Hope this helps. I certainly wouldn't cancel my trip to Arizona!

Steve


----------



## buzzy (Apr 14, 2009)

I orginally got concerned after hearing about Phoenix on the news and googled "drug cartels in Phoenix".  There were numerous writings but here are a few ...

http://www.sfgate.com/cgi-bin/article.cgi?f=/c/a/2008/03/31/MN8MV94C7.DTL

http://www.cbsnews.com/stories/2008/11/12/cbsnews_investigates/main4597299.shtml

http://www.cbsnews.com/stories/2008/11/12/cbsnews_investigates/main4597299.shtml

Thanks for helping my mind be at ease, but we will be going with 3 small kids and we really enjoy exploring all the sites in the area and not just staying at the resort.  Our exploring may be cut short...Thanks all


----------



## cotraveller (Apr 14, 2009)

We spent a week at the Sheraton Desert Oasis in Scottsdale in March.  The only scary thing I saw was some of the idiots driving on the freeways.    I don't think that is a problem that is unique to the Phoenix area.  I'd have no qualms about going there again.


----------



## ricoba (Apr 14, 2009)

Like all big cities there are drug and crime problems.  Just stay in the major tourist destinations and you should not experience any problem whatsoever.

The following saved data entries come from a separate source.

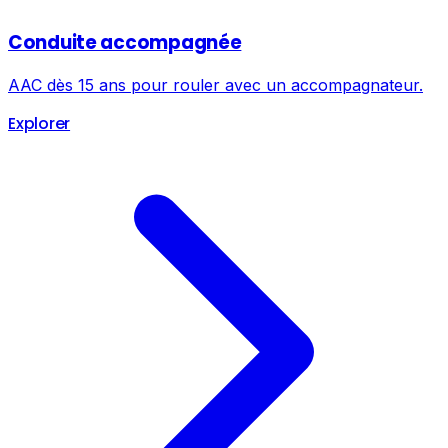
Conduite accompagnée
AAC dès 15 ans pour rouler avec un accompagnateur.
Explorer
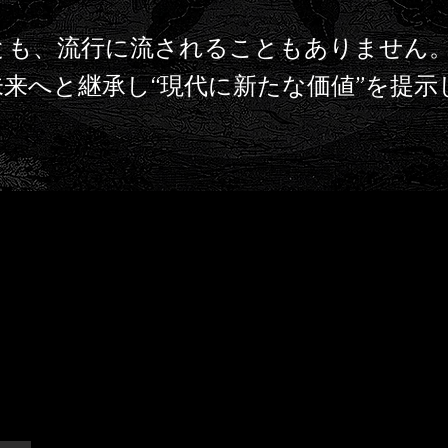
とも、流行に流されることもありません
来へと継承し“現代に新たな価値”を提示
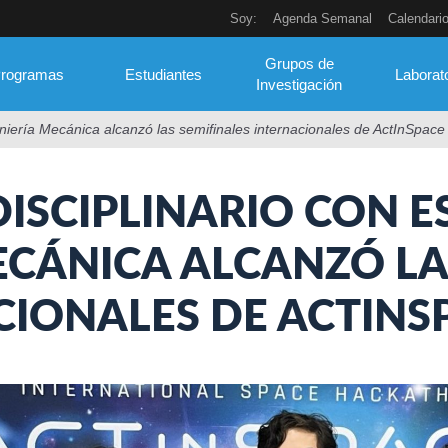
Soy:
Agenda Semanal
Calendari
Grupos de
rogramas
Estudiantes
Laborat
Investigación
geniería Mecánica alcanzó las semifinales internacionales de ActInSpac
DISCIPLINARIO CON E
ECÁNICA ALCANZÓ LA
IONALES DE ACTINS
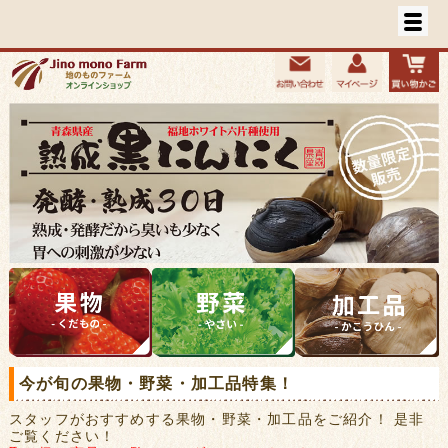
今が旬の果物・野菜・加工品特集！
スタッフがおすすめする果物・野菜・加工品をご紹介！ 是非
ご覧ください！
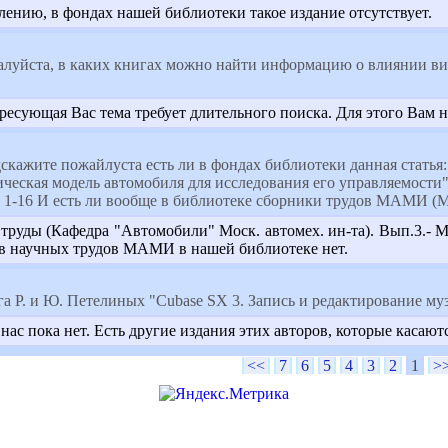
лению, в фондах нашей библиотеки такое издание отсутствует.
луйста, в каких книгах можно найти информацию о влиянии в
ресующая Вас тема требует длительного поиска. Для этого Вам 
скажите пожайлуста есть ли в фондах библиотеки данная статья:
ческая модель автомобиля для исследования его управляемости
. 1-16 И есть ли вообще в библиотеке сборники трудов МАМИ (
руды (Кафедра "Автомобили" Моск. автомех. ин-та). Вып.3.- М
в научных трудов МАМИ в нашей библиотеке нет.
га Р. и Ю. Петелиных "Cubase SX 3. Запись и редактирование му
 нас пока нет. Есть другие издания этих авторов, которые каса
<<
7
6
5
4
3
2
1
>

For example, I live in the South Los Angeles area,  an area known worldwide as South Central/City of Compton etc.  Are there problems in some of these areas, yes. But is there criminal activity all the time and on every street corner, no, of course not.  

You just have to be careful and avoid areas that would not be considered tourist areas, which for the most part are quite safe. 

Try to relax and enjoy your vacation.

Just remember you will have "America's toughest sheriff" protecting you!


----------



## nightnurse613 (Apr 14, 2009)

Buzzy, thanks for alerting me to the drug cartel activity in Phoenix.  I live here and my husband religiously reads the newspaper and watches TV and he hadn't mentioned a word about it to me (but I think he's thinking about collecting on my insurance policy)  Actually, I did see the news that the crime rate was down locally this past year.  That's not to say that it seems to me that most crime is drug related but I don't think it's the drug cartels (at least not yet!!). In any case, the advice you received for other big cities that you are unfamiliar with is good for Phoenix too so, come on down!  P.S. The really good news is Scottsdale is NOT Phoenix at all (except for some small parts) !   As a matter of fact, we are headed to Canyon Villas the end of May too-just to get away from Phoenix!


----------



## JulieAB (Apr 16, 2009)

Ditto all the other comments.  I've lived all over the valley for more than 25 years.  They are really targeted each other and the places these people are are no where near the places you'll be visting.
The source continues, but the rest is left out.